This invention relates generally to electrical connectors including an insulator carrying a number of electrical contacts, and more particularly concerns such electrical connectors for mounting on a substrate such as a printed circuit board.
Many types of electrical connectors are employed for interconnecting electrical and electronic systems, and subsystems and components thereof. Such electrical connectors typically include an insulating body, or insulator, as well as a number of electrical contact elements mounted in or on the insulator. Each contact of the electrical connector usually provides a separate electrical connection path between two system locations such as circuit junctions, semiconductor device terminals or the like.
One common type of electrical connector includes an insulator carrying electrical contacts adapted to make electrical connections to a substrate, such as a printed circuit board. In such connectors adapted for mounting on a printed circuit board, the contacts each typically include an end portion either in the form of a pin extending beyond the insulator to be received in an aperture in the printed circuit board or in the form of a contact surface for surface mounting the connector on the board. The connector is ultimately maintained in position on the printed circuit board by soldering the contacts to conductive paths on the board. For connectors having pins, the pins are usually soldered to the board in a wave soldering operation during which electrical components, including the connector, which are positioned on the board are soldered thereto.
In the past, such electrical connectors for printed circuit boards have often been mounted on the board manually. For example, for the pin-mounted connectors, an operator may visually guide the pins into the apertures on the board. After positioning the electrical connector on the board, prior to soldering, the connector is then often mechanically secured in place by temporary means such as by placing tape or weights on the connector. This prevents disengagement of pins from the board prior to soldering and, most importantly, during the soldering operation itself.
For some types of connectors, usually shrouded connectors having a sizable insulator body, large nuts and bolts, or rivets, have been employed to mechanically secure the connector to a printed circuit board. However, employment of such a bolt, screw, rivet or the like requires the provision of a correspondingly located opening in the printed circuit board to receive the fastening element. The provision of such an opening imposes an additional design constraint of the printed circuit board layout.
Several such mechanical fasteners for electrical connectors associated with printed circuit boards or other substrates are shown in U.S. Pat. No. 3,525,972 to Asick et al, U.S. Pat. No. 3,621,444 to Stein, U.S. Pat. No. 3,966,290 to Little et al, U.S. Pat. No. 4,010,992 to Crimmins et al, U.S. Pat. No. 4,435,031 to Black et al, and U.S. Pat. No. 4,410,230 to San Miguel. The Little et al patent, for example, shows the use of a plastic rivet to secure a shrouded connector to a printed circuit board and the Black et al patent shows the use of a plastic snap latch for connecting a connector block to a circuit board or other support structure.

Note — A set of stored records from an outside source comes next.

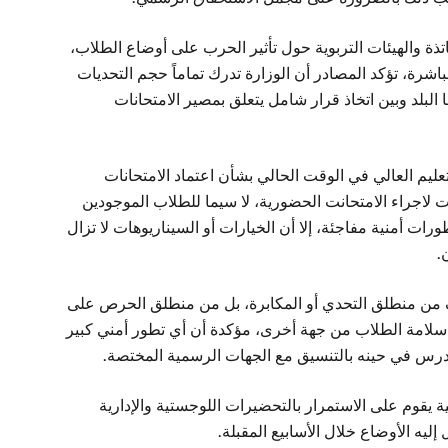
ذة والهيئات التربوية حول تأثير الحرب على أوضاع الطلاب،
باشرة، تؤكد المصادر أن الوزارة تدرك تماماً حجم التحديات
بها البلد وبين اتخاذ قرار شامل يتعلق بمصير الامتحانات
يم العالي في الوقت الحالي بشأن اعتماد الامتحانات
ت لاجراء الامتحانت الحضورية، لا سيما للطلاب الموجودين
 أمنية مفاجئة، إلا أن الخيارات أو السيناريوهات لا تزال
.
لف من منطلق التحدي أو المكابرة، بل من منطلق الحرص على
سلامة الطلاب من جهة أخرى، مؤكدة أن أي تطور أمني كبير
س في حينه بالتنسيق مع الجهات الرسمية المختصة.
 يقوم على الاستمرار بالتحضيرات اللوجستية والإدارية
إليه الأوضاع خلال الأسابيع المقبلة.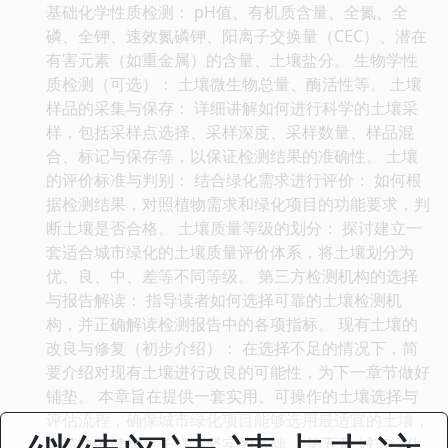
基础化学性质检测： pH值、有机质含量、全氮、全
磷、全钾、速效氮磷钾、阳离子交换量（CEC）、潜在
有害元素（如重金属）的含量、土壤盐分。 生物学性
质检测（可选）： 土壤微生物总量、酶活性等。 土壤
样品的采集与保存： 详细讲解如何进行科学的土壤采
样，包括采样点选择、采样深度、采样数量、样品混
合、标记与保存等，以保证检测结果的准确性。 土壤
的评价标准与判别： 结合绿化需求进行评价： 如何根
据检测结果，对照植物需求和绿化项目的功能要求，判
断土壤是否合格。 土壤质量等级的划分： 探讨建立一
套适合城市绿化的土壤质量评价体系，将土壤划分为
优、良、中、差等不同等级。 第三方检测机构的选择
与报告解读： 指导读者如何选择可靠的土壤检测机
构，并正确解读检测报告中的各项指标。 现有土壤的
改良与修复（初步介绍）： 在选择不足的情况下，简
要介绍对现有土壤进行改良的可能性，为下一章节做好
铺垫。 本章旨在提供一套实用、可操作的土壤选择与
评估流程，确保城市绿化项目能够选用最适宜的土壤，
为植物的健康生长打下坚实的基础。 第五章 城市绿化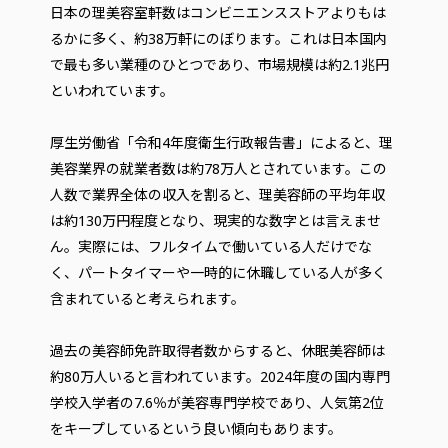
日本の理美容室軒数はコンビニエンスストアよりもは
るかに多く、約38万軒にのぼります。これは日本国内
で最も多い業種のひとつであり、市場規模は約2.1兆円
といわれています。
厚生労働省「令和4年度衛生行政報告書」によると、理
美容業界の就業者数は約78万人とされています。この
人数で業界全体の収入を割ると、理美容師の平均年収
は約130万円程度となり、現実的な数字とは言えませ
ん。実際には、フルタイムで働いている人だけでな
く、パートタイマーや一時的に休職している人が多く
含まれていると考えられます。
過去の美容師免許取得者数からすると、休眠美容師は
約80万人いると言われています。2024年度の国内専門
学校入学者の7.6％が美容専門学校であり、人気第2位
をキープしているという良い傾向もあります。​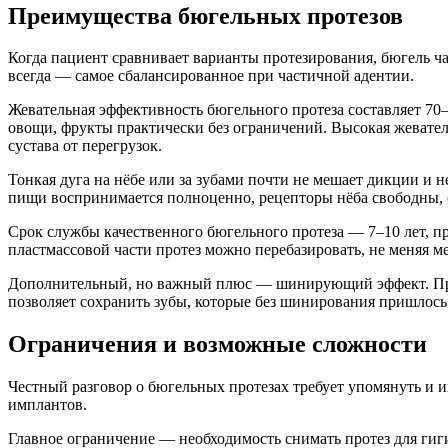
Преимущества бюгельных протезов
Когда пациент сравнивает варианты протезирования, бюгель ча
всегда — самое сбалансированное при частичной адентии.
Жевательная эффективность бюгельного протеза составляет 70
овощи, фрукты практически без ограничений. Высокая жевател
сустава от перегрузок.
Тонкая дуга на нёбе или за зубами почти не мешает дикции и
пищи воспринимается полноценно, рецепторы нёба свободны, 
Срок службы качественного бюгельного протеза — 7–10 лет, пр
пластмассовой части протез можно перебазировать, не меняя 
Дополнительный, но важный плюс — шинирующий эффект. При п
позволяет сохранить зубы, которые без шинирования пришлось
Ограничения и возможные сложности
Честный разговор о бюгельных протезах требует упомянуть и и
имплантов.
Главное ограничение — необходимость снимать протез для гиги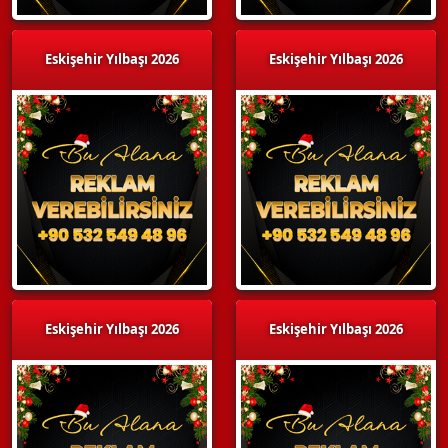
Eskişehir Yılbaşı 2026
Eskişehir Yılbaşı 2026
Eskişehir Yılbaşı 2026
Eskişehir Yılbaşı 2026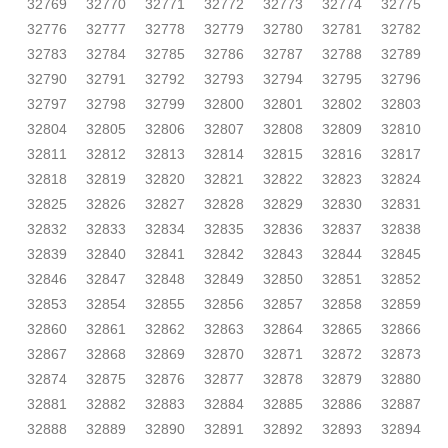
32769
32770
32771
32772
32773
32774
32775
32776
32777
32778
32779
32780
32781
32782
32783
32784
32785
32786
32787
32788
32789
32790
32791
32792
32793
32794
32795
32796
32797
32798
32799
32800
32801
32802
32803
32804
32805
32806
32807
32808
32809
32810
32811
32812
32813
32814
32815
32816
32817
32818
32819
32820
32821
32822
32823
32824
32825
32826
32827
32828
32829
32830
32831
32832
32833
32834
32835
32836
32837
32838
32839
32840
32841
32842
32843
32844
32845
32846
32847
32848
32849
32850
32851
32852
32853
32854
32855
32856
32857
32858
32859
32860
32861
32862
32863
32864
32865
32866
32867
32868
32869
32870
32871
32872
32873
32874
32875
32876
32877
32878
32879
32880
32881
32882
32883
32884
32885
32886
32887
32888
32889
32890
32891
32892
32893
32894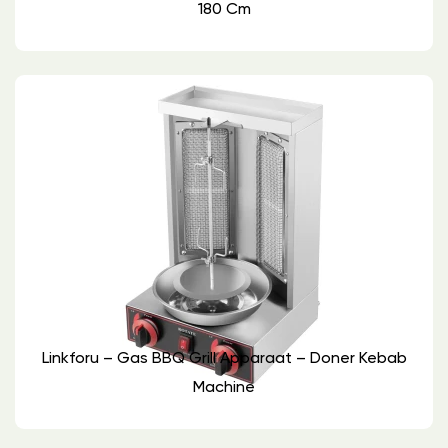
180 Cm
Linkforu – Gas BBQ Grill Apparaat – Doner Kebab
Machine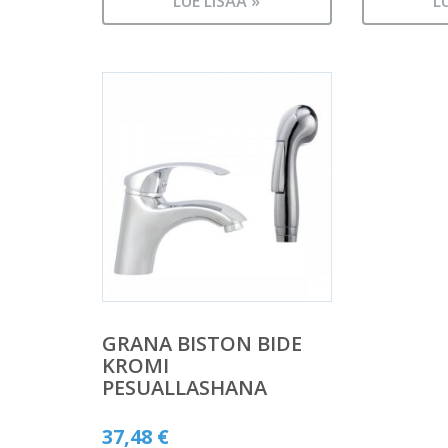
LUE LISÄÄ »
L
GRANA BISTON BIDE
KROMI
PESUALLASHANA
37,48
€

U.S. Pat. No. 3,409,857 to O'Neill et al and U.S. Pat. No. 3,732,529 to Weisenburger show connectors including legs or posts on a connector insulator received in openings in a substrate. U.S. Pat. No. 3,832,770 shows means for staking a terminal cover to a circuit board, and U.S. Pat. No. 3,999,827 shows the use of posts to hold a semiconductor package on a connector socket.
An investigation of the electrical connector art has brought to light certain other patents and existing connectors. For example, elongated connectors for mounting on substrates such as printed circuit boards are known which include notches or grooves in an insulator body intermediate the connector contacts, to permit breaking the connector to a desired length. Exemplary connector structures of this type are shown in U.S. Pat. No. 4,230,387 to Zahn and U.S. Pat. No. 4,391,482 to Czeschka. U.S. Pat. No. 4,056,300 to Schumacher shows a terminal connector having stress relief openings between the lands carrying pressure fitted terminals in an insulator block. The notches relieve stress in the insulator and reduce longitudinal extension and bowing of the insulator. It is also known to introduce holes along an insulator of a connector to reduce stress and bowing of the insulator during pin insertion into the insulator and during soldering of the connector to a circuit board.
Connector structures in which openings are provided in an insulator block to permit access to the contacts are shown in German Pat. No. 2,006,465, U.S. Pat. No. 3,866,997 to Kreutter et al, and U.S. Pat. No. 4,286,837 to Yasutake et al. In Yasutake et al openings are provided in a connector block for receiving claws of an insertion jig. In U.S. Pat. No. 3,897,131 to Stauffer, a two-piece connector housing receives pin-like contact terminals which include peripherally extending flanges for securing the portions of the housing together.
It is one general aim of the present invention to provide, in an electrical connector of the type to be mounted on a substrate such as a printed circuit board, an improved means for mechanically securing the connector to the substrate prior to soldering.
It is a further general aim of the invention to provide such a connector which includes improved means for positioning the connector relative to a substrate.